EXERCISE REQUIREMENTS :: Write out each line below precisely, passing over the pictures.

THE DATA ::
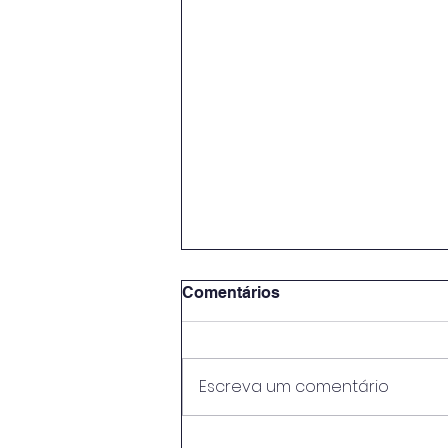
Comentários
Escreva um comentário
O Peso da Pedra e o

WORKED SOLUTION ::
Comentários
Escreva um comentário
O Peso da Pedra e o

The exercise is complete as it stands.